Sam's expert tip: Go on Sundays during service and enter for free
Without a doubt this is Gaudi's crowning glory. Set to be completed in 2046, the Sagrada Familia is a Barcelona must-see. Even if you don't want to go inside, the outside facades, history and master design are equally breathtaking. This was Catalan architect, Antoni Gaudi's last work before he died in 1926. The creation of the Sagrada began in 1882 and Gaudi came on board a year later. He transformed the project combining Gothic and Art Nouveau forms to achieve unprecedented results. Gaudi died before the building was able to be completed, but it is still undergoing work today and survives on funding by private and public institutions.
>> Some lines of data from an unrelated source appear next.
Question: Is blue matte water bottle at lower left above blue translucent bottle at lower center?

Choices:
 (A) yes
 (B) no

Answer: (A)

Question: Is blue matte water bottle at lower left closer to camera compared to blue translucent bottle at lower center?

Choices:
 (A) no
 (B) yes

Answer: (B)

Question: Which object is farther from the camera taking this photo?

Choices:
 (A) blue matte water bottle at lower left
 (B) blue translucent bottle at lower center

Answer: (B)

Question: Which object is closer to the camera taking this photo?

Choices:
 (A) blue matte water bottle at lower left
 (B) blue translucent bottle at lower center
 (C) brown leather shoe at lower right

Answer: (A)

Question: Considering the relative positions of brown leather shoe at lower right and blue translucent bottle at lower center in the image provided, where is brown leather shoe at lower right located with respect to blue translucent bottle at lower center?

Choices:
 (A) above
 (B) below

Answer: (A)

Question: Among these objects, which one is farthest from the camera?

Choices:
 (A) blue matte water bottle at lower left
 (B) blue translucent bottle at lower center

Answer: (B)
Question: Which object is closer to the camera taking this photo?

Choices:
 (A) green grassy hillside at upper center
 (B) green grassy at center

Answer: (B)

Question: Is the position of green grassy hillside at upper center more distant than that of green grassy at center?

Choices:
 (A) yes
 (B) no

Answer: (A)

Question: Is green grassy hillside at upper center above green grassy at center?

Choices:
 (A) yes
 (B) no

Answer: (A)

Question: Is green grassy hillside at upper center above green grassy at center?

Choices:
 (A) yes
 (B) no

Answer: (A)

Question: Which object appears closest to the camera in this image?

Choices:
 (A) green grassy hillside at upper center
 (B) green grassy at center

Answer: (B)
Recommended for Historic Sites because: One of few buildings that will take more than 100 years to complete.
Sam's expert tip: Be sure to go early if you want to enter the Church, or reserve tickets online before hand.
Casa Mila, otherwise known as La Pedrera, is one of Gaudi's most well known creations and is situated on Passeig de Gracia, just a stone's throw from Casa Batllo. Constructed between 1905-1912, from the outside La Pedrera looks like it is made up of skulls. Architecturally however, it is considered to be incredibly innovative as its facade is self-supporting. It also has underground parking and separate lifts and stairs for the owners and servants. One of the best parts of La Pedrera is the roof. This multi-level rooftop provides for great city views, especially those of Passeig de Gracia which is directly below.
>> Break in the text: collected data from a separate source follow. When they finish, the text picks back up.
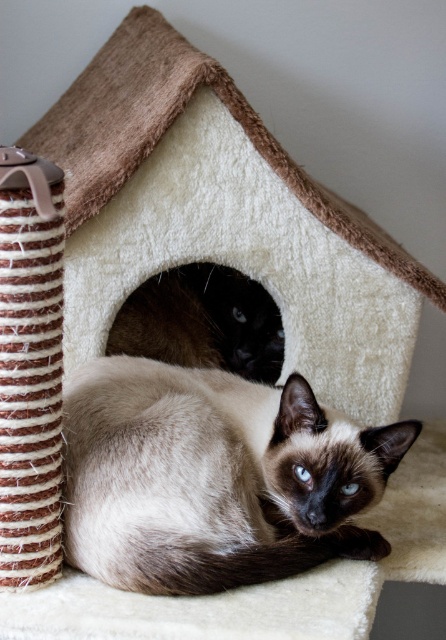 Does smokey brown fur cat at center appear on the right side of smokey brown fur at center?

Incorrect, smokey brown fur cat at center is not on the right side of smokey brown fur at center.

Who is more distant from viewer, (372, 504) or (198, 305)?

Point (198, 305)

Is point (259, 449) farther from viewer compared to point (174, 324)?

No, (259, 449) is in front of (174, 324).

Locate an element on the screen. smokey brown fur cat at center is located at coordinates (214, 477). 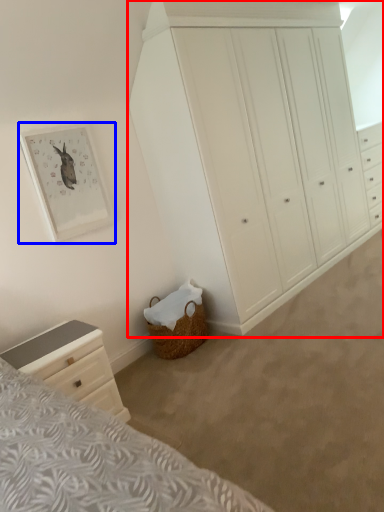 Question: Which point is closer to the camera, chest of drawers (highlighted by a red box) or picture frame (highlighted by a blue box)?

Choices:
 (A) chest of drawers
 (B) picture frame

Answer: (A) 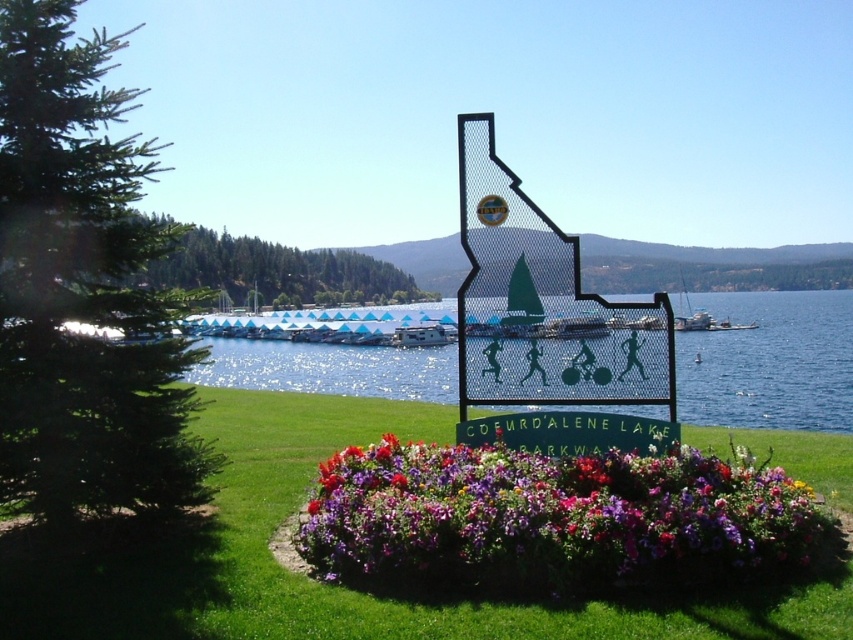 You are a landscape architect planning to install a new pathway between the vibrant multicolored petals at center and the metallic silver boat at center. What is the minimum width required for the pathway to accommodate both a 5 meter wide flower bed and a 3 meter wide walkway?

The minimum width required for the pathway between the vibrant multicolored petals at center and the metallic silver boat at center is 8 meters, as the flower bed requires 5 meters and the walkway needs 3 meters, totaling 8 meters.

You are a photographer trying to capture a photo of the vibrant multicolored petals at center and the metallic silver boat at center. Which object should you focus on first if you want to include both in your shot without moving the camera?

The vibrant multicolored petals at center should be focused on first because it is larger than the metallic silver boat at center, allowing it to be more prominent in the frame while still including the boat.

You are standing at the point with coordinates point (x=445, y=333) and want to walk to the point with coordinates point (x=741, y=452). Which direction should you walk to reach your destination?

You should walk forward because point (x=741, y=452) is in front of point (x=445, y=333).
Designed by Antoni Gaudi, this Barcelona mansion was created for the Catalan tycoon, Eusebi Guell and today is part of the UNESCO World Heritage sites. This is one of Gaudi's many architectural masterpieces and was specifically used for entertaining high society guests in the main room. Palau Guell is particularly special because it is one of the few Modernist buildings in the Old City. Most of Gaudi's works as well as those of Luis Domenech i Muntaner and the rest of their contemporaries are in the Eixample neighborhood, up from Plaza Catalunya and where the expansion began for the rest of the city at the turn of the century.
Recommended for Historic Sites because: A rare Modernist masterpiece in the Old City, right off La Rambla.
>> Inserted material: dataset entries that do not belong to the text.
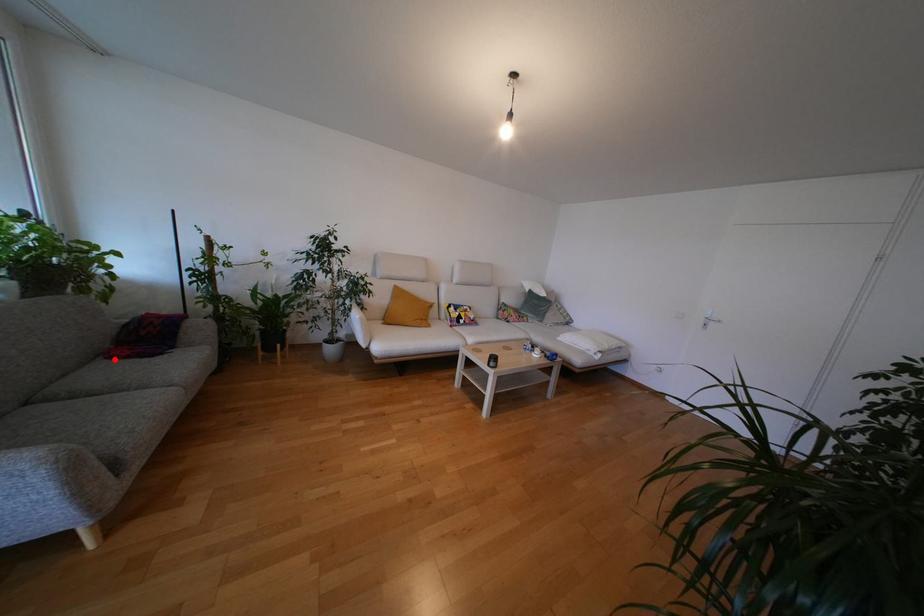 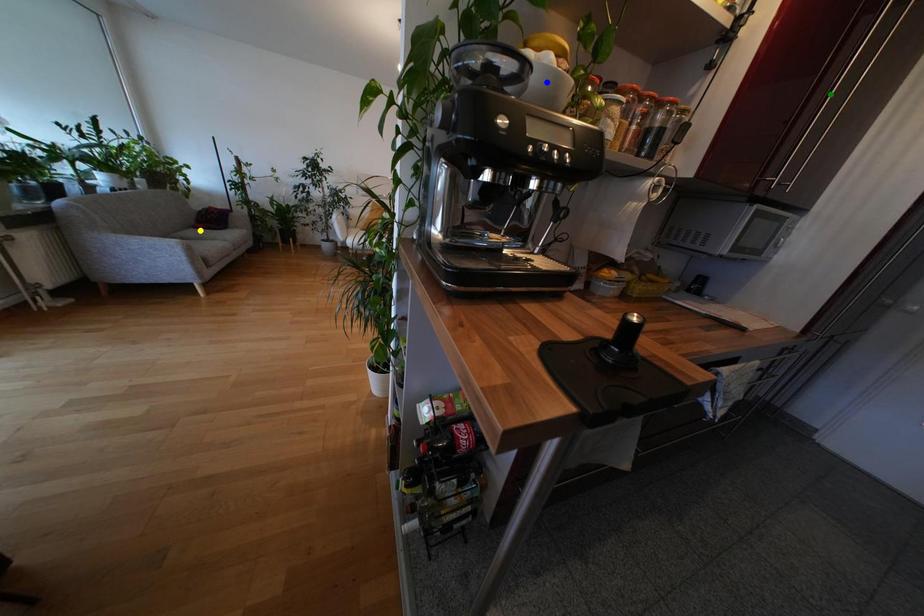 Question: I am providing you with two images of the same scene from different viewpoints. A red point is marked on the first image. You are given multiple points on the second image. Which spot in image 2 lines up with the point in image 1?

Choices:
 (A) blue point
 (B) green point
 (C) yellow point

Answer: (C) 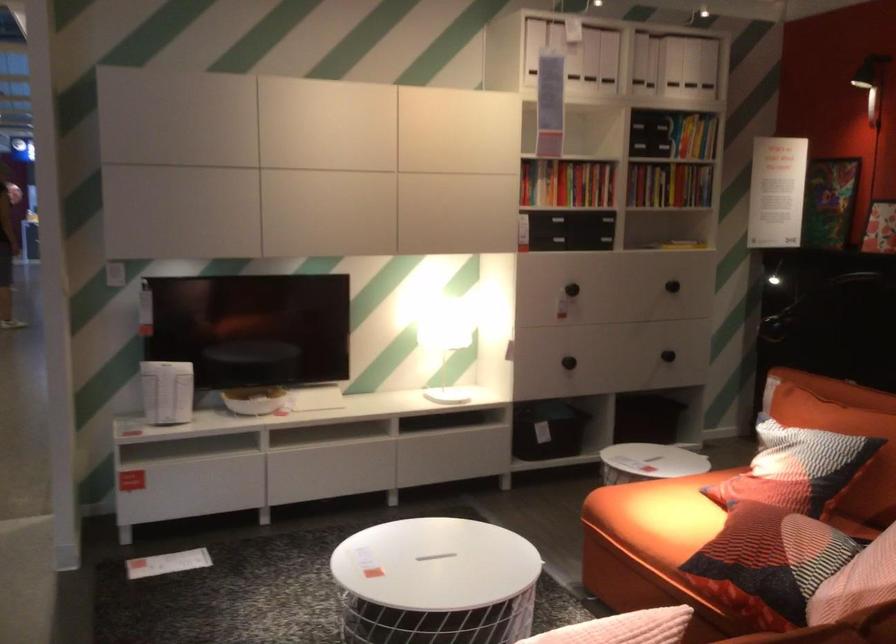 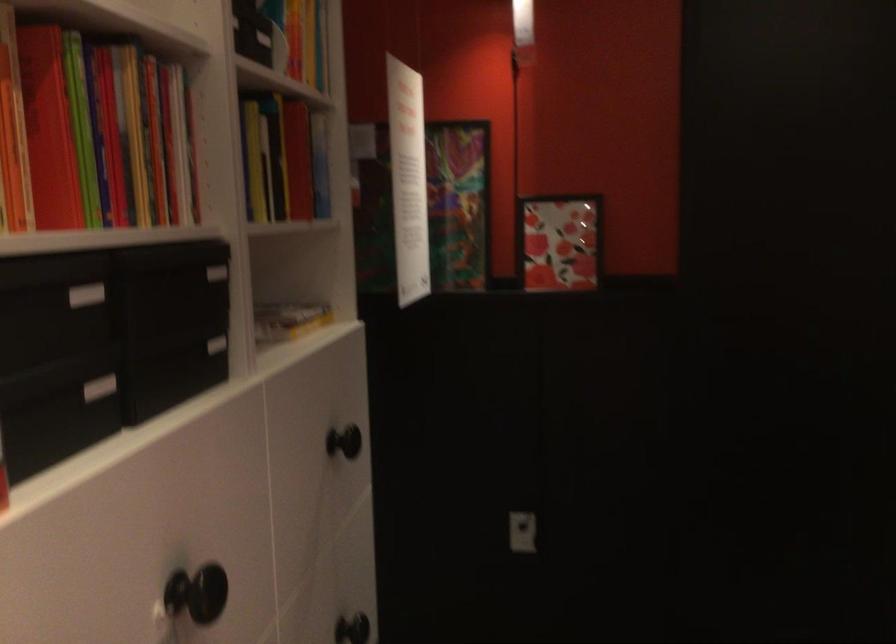 The point at [690,149] is marked in the first image. Where is the corresponding point in the second image?

(282, 158) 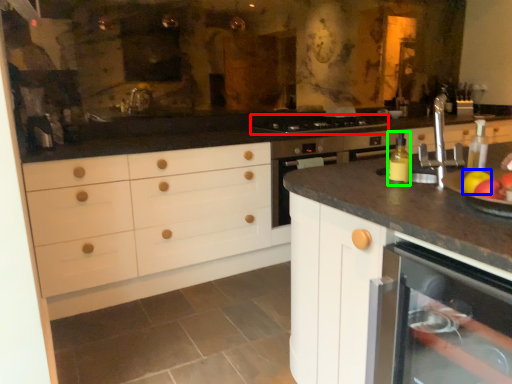 Question: Based on their relative distances, which object is farther from gas stove (highlighted by a red box)? Choose from apple (highlighted by a blue box) and bottle (highlighted by a green box).

Choices:
 (A) apple
 (B) bottle

Answer: (A)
Sam's expert tip: Reserve tickets for group tours online and in advance
Constructed by the famous, Lluis Domenech i Montaner, Palau de La Musica is a Modernist masterpiece. Today it is known for being one of the world's most unique concert halls. Even if you don't manage to see a show, it's definitely worth taking a guided tour. Tours can only be done through the official guides at the Palau De La Musica, so be sure to book in advance and check the language for each tour as not all languages are offered at all hours. Afterwards, have a cava and tapas on the terrace in their outdoor courtyard at the front of the building.